Russia’s oldest university, Moscow State University (MSU), is hoping to revive the country’s space industry by launching its own space faculty.
“We have been discussing this for quite a while now, and, actually, in a matter of days, we are going to open such a faculty,” said university rector Viktor Sadovnichy in a statement to the TASS news agency earlier this week, adding that the faculty will educate a new generation of “space research specialists”.
While the new faculty aims to respond to what it sees as a lack of young specialists in the field, some have warned that a lack of educational facilities is not the key issue facing the industry.

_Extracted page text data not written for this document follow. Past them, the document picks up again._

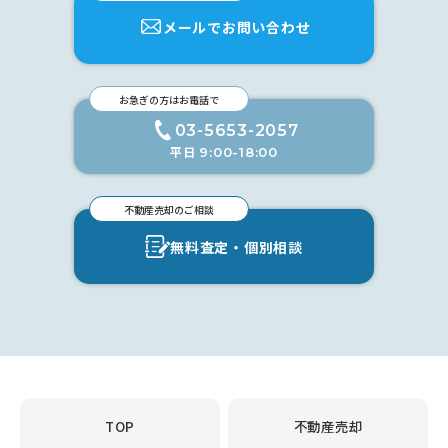
メールでお問い合わせ
お急ぎの方はお電話で
03-5653-2057
平日
9:00-18:00
不動産売却のご相談
無料査定・個別相談
TOP
不動産売却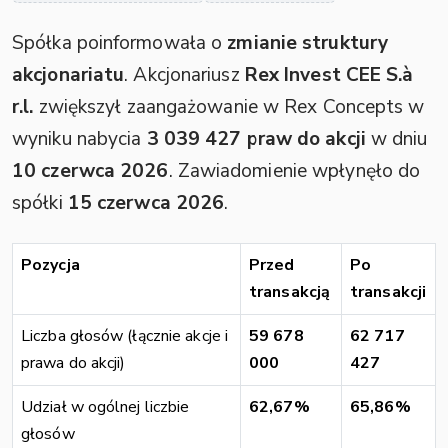
Spółka poinformowała o
zmianie struktury
akcjonariatu
. Akcjonariusz
Rex Invest CEE S.à
r.l.
zwiększył zaangażowanie w Rex Concepts w
wyniku nabycia
3 039 427 praw do akcji
w dniu
10 czerwca 2026
. Zawiadomienie wpłynęło do
spółki
15 czerwca 2026
.
Pozycja
Przed
Po
transakcją
transakcji
Liczba głosów (łącznie akcje i
59 678
62 717
prawa do akcji)
000
427
Udział w ogólnej liczbie
62,67%
65,86%
głosów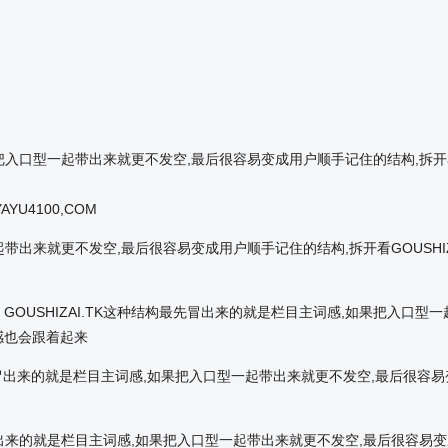
果把入口型一起带出来就更不发空,最后很容易变成用户顺手记住的结构,拆开看G
YAYU4100,COM
一起带出来就更不发空,最后很容易变成用户顺手记住的结构,拆开看GOUSHI
视听网，GOUSHIZAI.TK这种结构最先冒出来的就是栏目主词感,如果把
词感也会跟着起来
.TK这种结构最先冒出来的就是栏目主词感,如果把入口型一起带出来就更不发空,最后
结构最先冒出来的就是栏目主词感,如果把入口型一起带出来就更不发空,最后很容易变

“We have a space academy in Siberia, several universities that specialise in technology all over the country have aerospace faculties,” space industry analyst Pavel Luzin said in an interview with The Moscow Times. “It is just that their graduates are not keen to build careers in Russian space industry.”
This lack of enthusiasm is likely related to low wages and a lack of cutting-edge technology in the Russian industry, which is monopolised by the state. At its peak in 1989, the Soviet space programme employed over a million specialists. Critics have suggested that the sector would now be better served by private companies.
“Many services are only possible because of satellite technologies, like weather monitoring, Internet reception, geolocation,” says the former State Duma deputy Dmitry Gudkov, who fought for a bill on private cosmonautics (in vain). “These services have become part of our economy, and they can and should be carried out by private companies.”
In 2015, Roscosmos — the governmental body responsible for Russia’s space science programme and aerospace research — predicted that the industry would need to recruit a minimum of 110,000 university graduates over the next decade if it is to be reinvigorated — will MSU make all the difference, or will the new faculty prove to be an empty and expensive gesture?